** Task statement **
Below are some entries. Repeat exactly the lines from the one with "Territoriums eines souveränen" through the one with "CostaMani Coss Jacket Wolf", and only those.

** The data **

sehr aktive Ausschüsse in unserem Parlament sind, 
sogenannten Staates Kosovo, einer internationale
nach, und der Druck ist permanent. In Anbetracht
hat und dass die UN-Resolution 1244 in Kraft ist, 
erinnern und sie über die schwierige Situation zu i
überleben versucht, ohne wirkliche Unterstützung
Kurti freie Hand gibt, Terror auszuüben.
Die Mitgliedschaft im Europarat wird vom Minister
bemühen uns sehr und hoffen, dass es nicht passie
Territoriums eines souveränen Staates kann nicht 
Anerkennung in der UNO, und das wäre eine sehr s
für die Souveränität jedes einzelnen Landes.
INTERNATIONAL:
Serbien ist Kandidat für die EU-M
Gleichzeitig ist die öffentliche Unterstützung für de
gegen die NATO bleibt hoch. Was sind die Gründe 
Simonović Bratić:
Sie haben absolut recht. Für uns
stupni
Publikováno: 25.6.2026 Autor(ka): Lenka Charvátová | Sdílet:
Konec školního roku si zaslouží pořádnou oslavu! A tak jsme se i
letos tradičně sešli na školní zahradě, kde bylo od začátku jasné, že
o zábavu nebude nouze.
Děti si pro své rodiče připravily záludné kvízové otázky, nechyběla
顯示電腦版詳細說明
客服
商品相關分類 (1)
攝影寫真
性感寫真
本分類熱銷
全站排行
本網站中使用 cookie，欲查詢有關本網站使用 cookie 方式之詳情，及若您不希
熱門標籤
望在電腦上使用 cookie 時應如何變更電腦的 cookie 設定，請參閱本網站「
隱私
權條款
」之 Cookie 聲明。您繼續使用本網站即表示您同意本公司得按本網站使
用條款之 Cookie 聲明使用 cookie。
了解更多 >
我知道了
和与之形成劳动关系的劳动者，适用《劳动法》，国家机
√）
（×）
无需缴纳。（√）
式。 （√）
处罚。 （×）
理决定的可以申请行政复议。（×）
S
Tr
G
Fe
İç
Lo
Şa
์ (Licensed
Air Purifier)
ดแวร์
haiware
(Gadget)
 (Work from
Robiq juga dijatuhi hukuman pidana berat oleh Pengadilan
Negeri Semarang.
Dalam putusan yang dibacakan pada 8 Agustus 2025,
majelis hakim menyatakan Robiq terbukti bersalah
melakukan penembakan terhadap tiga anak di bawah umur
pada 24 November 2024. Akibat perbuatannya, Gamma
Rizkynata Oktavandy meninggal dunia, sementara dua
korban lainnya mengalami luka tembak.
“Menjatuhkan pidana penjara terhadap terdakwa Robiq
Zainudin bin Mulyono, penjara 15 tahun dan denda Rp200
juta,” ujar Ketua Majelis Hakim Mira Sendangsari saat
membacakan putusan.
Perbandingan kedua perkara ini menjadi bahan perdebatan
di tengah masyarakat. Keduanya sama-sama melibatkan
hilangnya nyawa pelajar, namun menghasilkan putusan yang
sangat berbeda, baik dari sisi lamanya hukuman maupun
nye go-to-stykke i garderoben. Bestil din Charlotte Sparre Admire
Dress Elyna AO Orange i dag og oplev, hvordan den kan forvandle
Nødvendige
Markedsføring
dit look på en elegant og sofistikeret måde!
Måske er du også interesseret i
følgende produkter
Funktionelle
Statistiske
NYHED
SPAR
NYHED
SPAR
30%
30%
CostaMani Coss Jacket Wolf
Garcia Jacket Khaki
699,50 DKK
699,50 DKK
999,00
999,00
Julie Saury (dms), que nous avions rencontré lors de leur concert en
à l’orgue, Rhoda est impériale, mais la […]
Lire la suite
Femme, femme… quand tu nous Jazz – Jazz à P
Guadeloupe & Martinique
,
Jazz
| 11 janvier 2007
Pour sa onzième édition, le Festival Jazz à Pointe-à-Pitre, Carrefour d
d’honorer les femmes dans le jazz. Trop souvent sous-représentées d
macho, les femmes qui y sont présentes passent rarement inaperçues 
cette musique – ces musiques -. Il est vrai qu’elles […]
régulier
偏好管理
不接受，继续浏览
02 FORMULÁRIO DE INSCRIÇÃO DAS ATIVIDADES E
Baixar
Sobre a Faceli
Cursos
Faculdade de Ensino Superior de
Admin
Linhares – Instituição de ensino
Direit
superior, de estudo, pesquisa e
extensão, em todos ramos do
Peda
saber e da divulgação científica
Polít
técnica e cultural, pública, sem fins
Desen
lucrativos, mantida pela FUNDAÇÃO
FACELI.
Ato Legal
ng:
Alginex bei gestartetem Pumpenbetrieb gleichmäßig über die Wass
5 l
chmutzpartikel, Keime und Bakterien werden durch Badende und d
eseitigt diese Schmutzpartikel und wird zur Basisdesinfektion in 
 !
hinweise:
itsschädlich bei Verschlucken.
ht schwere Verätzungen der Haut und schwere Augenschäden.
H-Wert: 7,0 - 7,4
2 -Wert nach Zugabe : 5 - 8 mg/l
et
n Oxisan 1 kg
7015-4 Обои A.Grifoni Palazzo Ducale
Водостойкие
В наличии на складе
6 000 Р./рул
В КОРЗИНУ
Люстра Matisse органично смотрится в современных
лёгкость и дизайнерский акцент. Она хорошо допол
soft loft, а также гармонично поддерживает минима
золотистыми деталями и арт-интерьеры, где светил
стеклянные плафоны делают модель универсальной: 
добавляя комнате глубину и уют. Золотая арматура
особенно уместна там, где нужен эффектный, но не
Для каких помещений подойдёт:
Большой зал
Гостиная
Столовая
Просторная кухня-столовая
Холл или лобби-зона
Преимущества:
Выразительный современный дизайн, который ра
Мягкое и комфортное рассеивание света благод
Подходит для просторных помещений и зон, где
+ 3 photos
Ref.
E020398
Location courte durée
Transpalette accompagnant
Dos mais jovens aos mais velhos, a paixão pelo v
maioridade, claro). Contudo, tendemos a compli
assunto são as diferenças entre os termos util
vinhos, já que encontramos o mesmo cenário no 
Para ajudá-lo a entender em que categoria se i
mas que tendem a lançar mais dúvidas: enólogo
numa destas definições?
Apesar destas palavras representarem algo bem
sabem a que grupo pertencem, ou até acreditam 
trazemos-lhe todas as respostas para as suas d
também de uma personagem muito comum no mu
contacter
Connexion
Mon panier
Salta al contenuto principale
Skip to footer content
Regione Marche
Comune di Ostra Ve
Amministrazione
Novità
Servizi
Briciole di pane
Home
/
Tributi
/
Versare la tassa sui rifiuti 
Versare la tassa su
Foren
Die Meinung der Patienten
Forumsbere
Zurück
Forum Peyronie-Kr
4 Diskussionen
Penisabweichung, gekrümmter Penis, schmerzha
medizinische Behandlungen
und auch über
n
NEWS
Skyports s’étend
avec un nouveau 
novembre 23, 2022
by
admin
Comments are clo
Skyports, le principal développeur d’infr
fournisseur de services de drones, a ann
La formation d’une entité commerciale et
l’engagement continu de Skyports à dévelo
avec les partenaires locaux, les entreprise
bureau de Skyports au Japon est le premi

** Answer section **
Territoriums eines souveränen Staates kann nicht 
Anerkennung in der UNO, und das wäre eine sehr s
für die Souveränität jedes einzelnen Landes.
INTERNATIONAL:
Serbien ist Kandidat für die EU-M
Gleichzeitig ist die öffentliche Unterstützung für de
gegen die NATO bleibt hoch. Was sind die Gründe 
Simonović Bratić:
Sie haben absolut recht. Für uns
stupni
Publikováno: 25.6.2026 Autor(ka): Lenka Charvátová | Sdílet:
Konec školního roku si zaslouží pořádnou oslavu! A tak jsme se i
letos tradičně sešli na školní zahradě, kde bylo od začátku jasné, že
o zábavu nebude nouze.
Děti si pro své rodiče připravily záludné kvízové otázky, nechyběla
顯示電腦版詳細說明
客服
商品相關分類 (1)
攝影寫真
性感寫真
本分類熱銷
全站排行
本網站中使用 cookie，欲查詢有關本網站使用 cookie 方式之詳情，及若您不希
熱門標籤
望在電腦上使用 cookie 時應如何變更電腦的 cookie 設定，請參閱本網站「
隱私
權條款
」之 Cookie 聲明。您繼續使用本網站即表示您同意本公司得按本網站使
用條款之 Cookie 聲明使用 cookie。
了解更多 >
我知道了
和与之形成劳动关系的劳动者，适用《劳动法》，国家机
√）
（×）
无需缴纳。（√）
式。 （√）
处罚。 （×）
理决定的可以申请行政复议。（×）
S
Tr
G
Fe
İç
Lo
Şa
์ (Licensed
Air Purifier)
ดแวร์
haiware
(Gadget)
 (Work from
Robiq juga dijatuhi hukuman pidana berat oleh Pengadilan
Negeri Semarang.
Dalam putusan yang dibacakan pada 8 Agustus 2025,
majelis hakim menyatakan Robiq terbukti bersalah
melakukan penembakan terhadap tiga anak di bawah umur
pada 24 November 2024. Akibat perbuatannya, Gamma
Rizkynata Oktavandy meninggal dunia, sementara dua
korban lainnya mengalami luka tembak.
“Menjatuhkan pidana penjara terhadap terdakwa Robiq
Zainudin bin Mulyono, penjara 15 tahun dan denda Rp200
juta,” ujar Ketua Majelis Hakim Mira Sendangsari saat
membacakan putusan.
Perbandingan kedua perkara ini menjadi bahan perdebatan
di tengah masyarakat. Keduanya sama-sama melibatkan
hilangnya nyawa pelajar, namun menghasilkan putusan yang
sangat berbeda, baik dari sisi lamanya hukuman maupun
nye go-to-stykke i garderoben. Bestil din Charlotte Sparre Admire
Dress Elyna AO Orange i dag og oplev, hvordan den kan forvandle
Nødvendige
Markedsføring
dit look på en elegant og sofistikeret måde!
Måske er du også interesseret i
følgende produkter
Funktionelle
Statistiske
NYHED
SPAR
NYHED
SPAR
30%
30%
CostaMani Coss Jacket Wolf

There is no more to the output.